🤖 AI Summary
This paper addresses the challenge of assessing witness testimony reliability in judicial forensics by formally introducing and defining the novel task of *context-aware fine-grained inconsistency identification*, which aims to precisely localize contradictory segments across testimony pairs and support multi-hop reasoning across the six event dimensions (Who, What, When, Where, Why, How). To this end, we construct MIND—the first benchmark dataset featuring both explicit and implicit contradiction annotations—and propose INTEND, a method integrating 6W event element modeling, instruction tuning, multi-hop reasoning, and collaborative adaptation of masked language modeling (MLM) and large language models (LLMs).

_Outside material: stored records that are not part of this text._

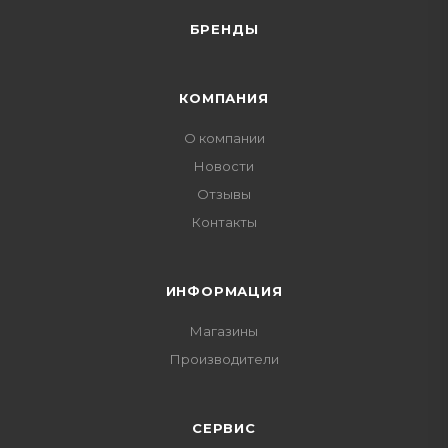
БРЕНДЫ
КОМПАНИЯ
О компании
Новости
Отзывы
Контакты
ИНФОРМАЦИЯ
Магазины
Производители
СЕРВИС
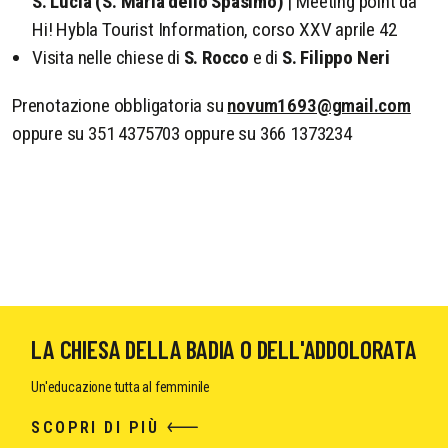
S. Lucia (S. Maria dello Spasimo)
| Meeting point da
Hi! Hybla Tourist Information, corso XXV aprile 42
Visita nelle chiese di
S. Rocco
e di
S. Filippo Neri
Prenotazione obbligatoria su
novum1693@gmail.com
oppure su 351 4375703 oppure su 366 1373234
LA CHIESA DELLA BADIA O DELL'ADDOLORATA
Un'educazione tutta al femminile
SCOPRI DI PIÙ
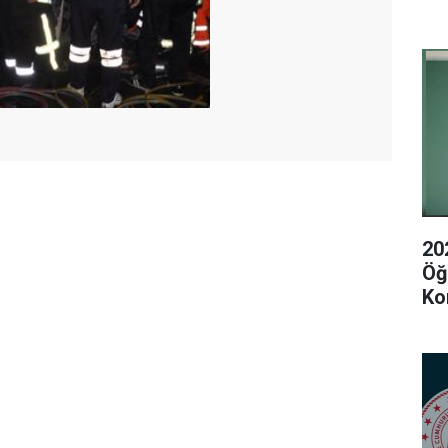
20
Öğ
Ko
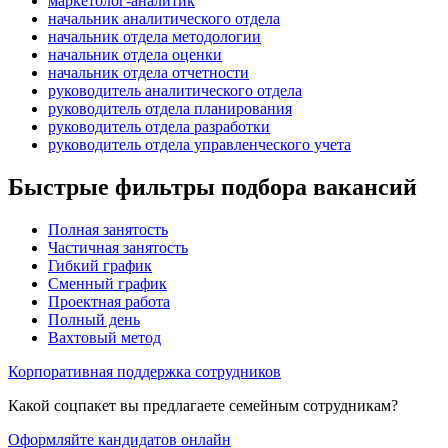
маркетолог-аналитик
начальник аналитического отдела
начальник отдела методологии
начальник отдела оценки
начальник отдела отчетности
руководитель аналитического отдела
руководитель отдела планирования
руководитель отдела разработки
руководитель отдела управленческого учета
Быстрые фильтры подбора вакансий
Полная занятость
Частичная занятость
Гибкий график
Сменный график
Проектная работа
Полный день
Вахтовый метод
Корпоративная поддержка сотрудников
Какой соцпакет вы предлагаете семейным сотрудникам?
Оформляйте кандидатов онлайн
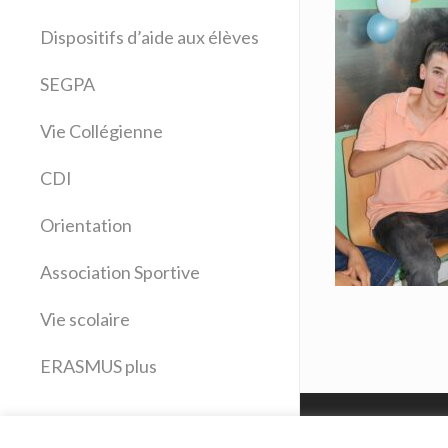
Allemand
Dispositifs d’aide aux élèves
Anglais
Arts plastiques
SEGPA
Bilangue Anglais Espagnol
Vie Collégienne
Education musicale
EPS
CDI
Espagnol
Français
Orientation
Histoire Géographie
Latin
Association Sportive
Mathématiques
Vie scolaire
Sciences physiques
SVT
ERASMUS plus
Technologie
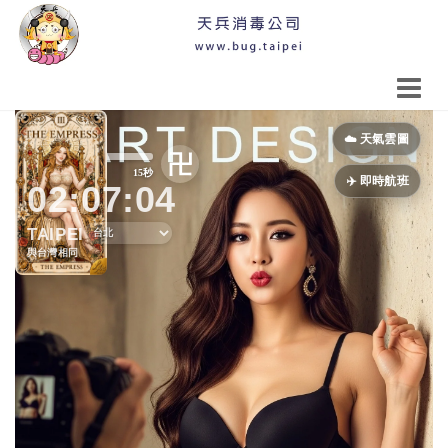
Previous
Next
☁️ 天氣雲圖
卍
5秒
10秒
15秒
✈️ 即時航班
02:07:07
TAIPEI
與台灣相同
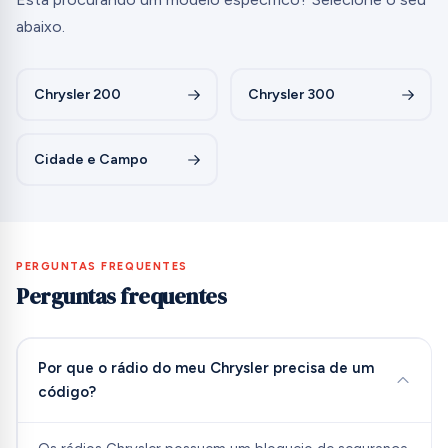
abaixo.
Chrysler 200
Chrysler 300
Cidade e Campo
PERGUNTAS FREQUENTES
Perguntas frequentes
Por que o rádio do meu Chrysler precisa de um
código?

Experiments demonstrate that INTEND achieves a 5.63% F1-score improvement over conventional fine-tuning and standard prompting baselines, significantly enhancing both robustness and interpretability in inconsistency detection.
📝 Abstract
Incongruence detection in eyewitness narratives is critical for understanding the reliability of testimonies, yet traditional approaches often fail to address the nuanced inconsistencies inherent in such accounts. In this paper, we introduce a novel task of incongruence detection in eyewitness testimonies. Given a pair of testimonies containing of multiple pairs of question and answer by two subjects, we identify contextually related incongruence between the two subjects. We also mark the span of incongruences in the utterances. To achieve this, we developed MIND(MultI-EyewitNess Deception) - a comprehensive dataset consisting of 2927 pairs of contextually related answers designed to capture both explicit and implicit contradictions. INstruction - TunEd iNcongruity Detection framework based on 6W and multi-hop reasoning approach, aka. INTEND. Drawing from investigative techniques, INTEND address the task as a close-style problem, contradicting on the who, what, when, where and why aspect of the content. Our findings shows that prompt tuning, especially when utilizing our framework, enhances the detection of incongruences by a margin of +5.63 percent. We compare our approach with multiple fine-tuning and prompt tuning techniques on MLMs and LLMs. Emperical results demonstrate convincing performance improvement in F1-score over fine-tuned and regular prompt-tuning techniques, highlighting the effectiveness of our approach.